Discovering Chief Knee

Legal proceedings against former Austin police officer Eric Snyder have been postponed again and are now set for Oct. 25. Snyder was fired after a March 2000 incident that spurred the charge of "official oppression" he is now facing in district court. But the battle that's slowing this case to a crawl is not between Snyder and the state, but between his defense attorney Steve Edwards and City Hall. Edwards argues that the charge against Snyder stems from the police department's disparate disciplinary practices -- legally considered a case of "selective enforcement" -- and should thus be thrown out.

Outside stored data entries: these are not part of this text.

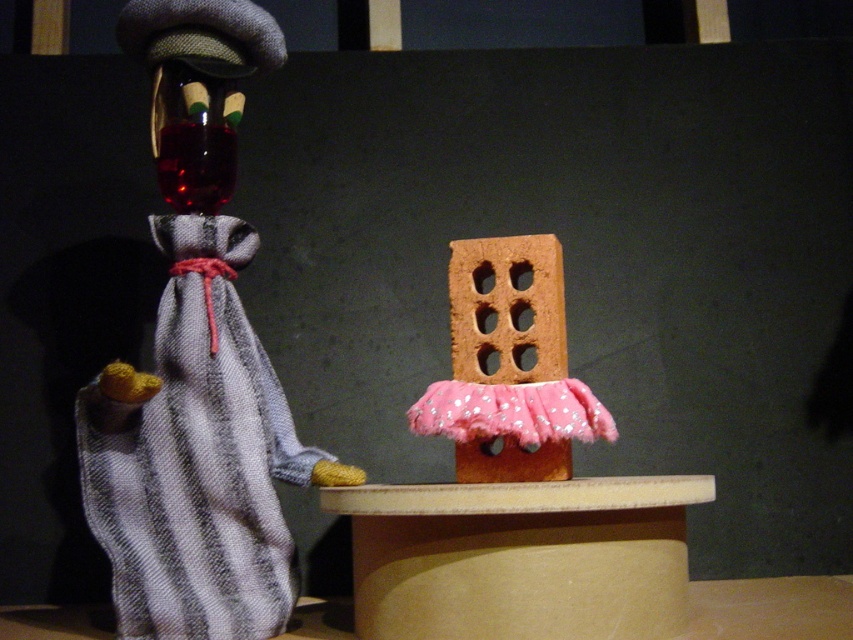 Who is positioned more to the right, striped fabric doll at left or pink felt brick at center?

pink felt brick at center is more to the right.

Is point (120, 632) closer to camera compared to point (473, 376)?

Yes, point (120, 632) is in front of point (473, 376).

Where is `striped fabric doll at left`? Image resolution: width=853 pixels, height=640 pixels. striped fabric doll at left is located at coordinates pos(196,365). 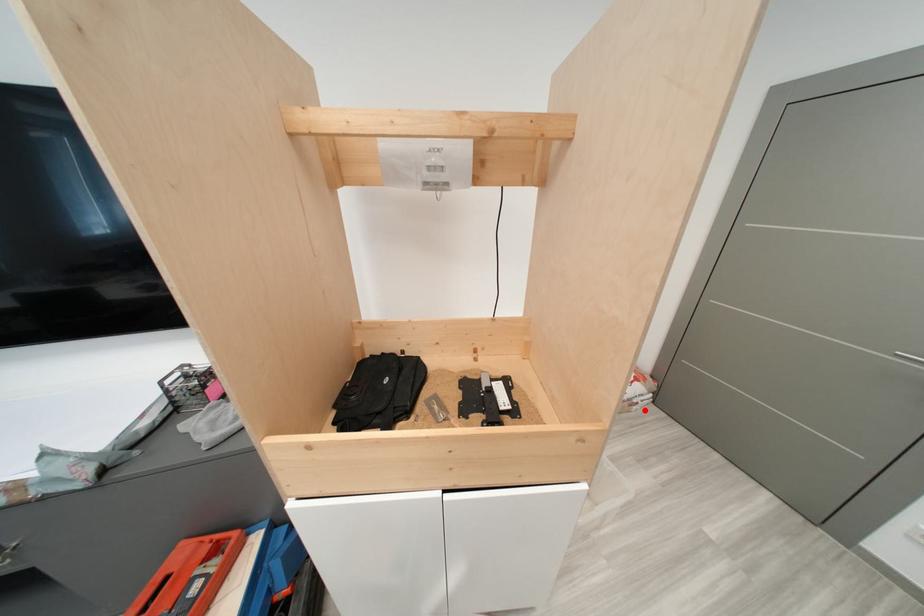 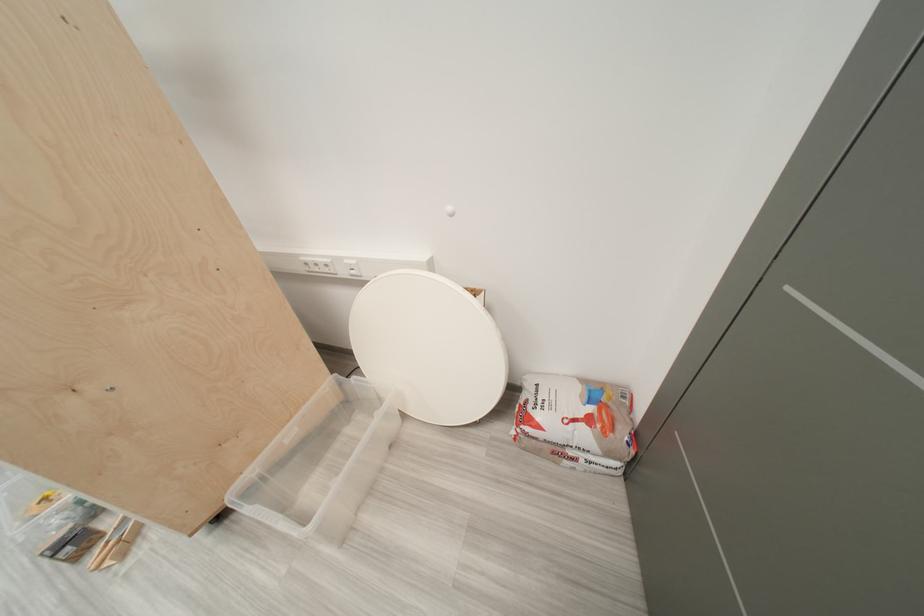 The point at the highlighted location is marked in the first image. Where is the corresponding point in the second image?

(577, 464)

This summer, Edwards convinced state district Judge Julie Kocurek to let him proceed with discovery efforts to shore up this charge, and that's where the case has ground nearly to a halt. Edwards has filed two motions of discovery -- one to subpoena numerous APD Internal Affairs Division files, the other to subpoena the testimony of APD Chief Stan Knee. Predictably, the city is fighting both motions. While state civil service rules make it unlikely that Edwards could actually get access to the IAD records, it is hard to imagine what argument the city could make that could keep Knee off the stand.

That question was put on hold in late June after Assistant City Attorney David Douglas passed out in the courtroom just as he was about to begin to argue to quash the Knee subpoena. (Douglas is fine and was in court Sept. 27.) No one keeled over this time, but Edwards said both sides are conducting more research to determine how to proceed with discovery. Edwards has filed a motion asking that discovery be conducted under civil procedure rules, which would free up court time and allow for deposition testimony of key witnesses (like Knee) and allow other paper-based information exchanges.